• **Data extracts**
———

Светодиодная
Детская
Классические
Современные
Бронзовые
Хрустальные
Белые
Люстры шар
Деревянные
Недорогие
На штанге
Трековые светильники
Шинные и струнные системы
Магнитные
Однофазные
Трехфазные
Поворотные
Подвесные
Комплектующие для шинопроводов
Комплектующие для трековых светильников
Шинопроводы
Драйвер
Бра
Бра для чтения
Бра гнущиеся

———

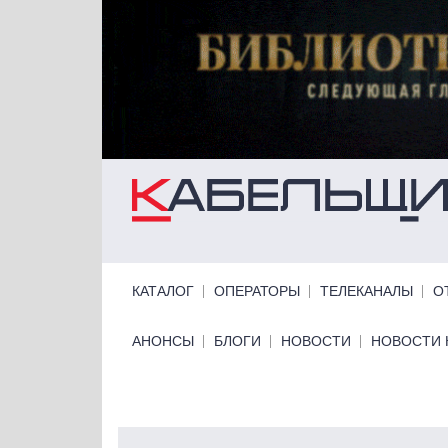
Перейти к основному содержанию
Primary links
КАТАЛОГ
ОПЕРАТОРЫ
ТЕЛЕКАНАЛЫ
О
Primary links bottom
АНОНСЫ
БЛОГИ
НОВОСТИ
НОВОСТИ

———

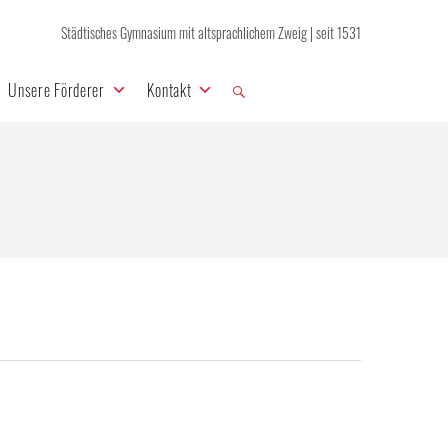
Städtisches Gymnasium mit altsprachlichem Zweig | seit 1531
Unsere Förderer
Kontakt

———

• **Task statement**
Looking at the entries above, can you reproduce exactly the lines from the one that holds "Светодиодная" through the one that holds "Бра гнущиеся", and only those?

• **Answer below**
Светодиодная
Детская
Классические
Современные
Бронзовые
Хрустальные
Белые
Люстры шар
Деревянные
Недорогие
На штанге
Трековые светильники
Шинные и струнные системы
Магнитные
Однофазные
Трехфазные
Поворотные
Подвесные
Комплектующие для шинопроводов
Комплектующие для трековых светильников
Шинопроводы
Драйвер
Бра
Бра для чтения
Бра гнущиеся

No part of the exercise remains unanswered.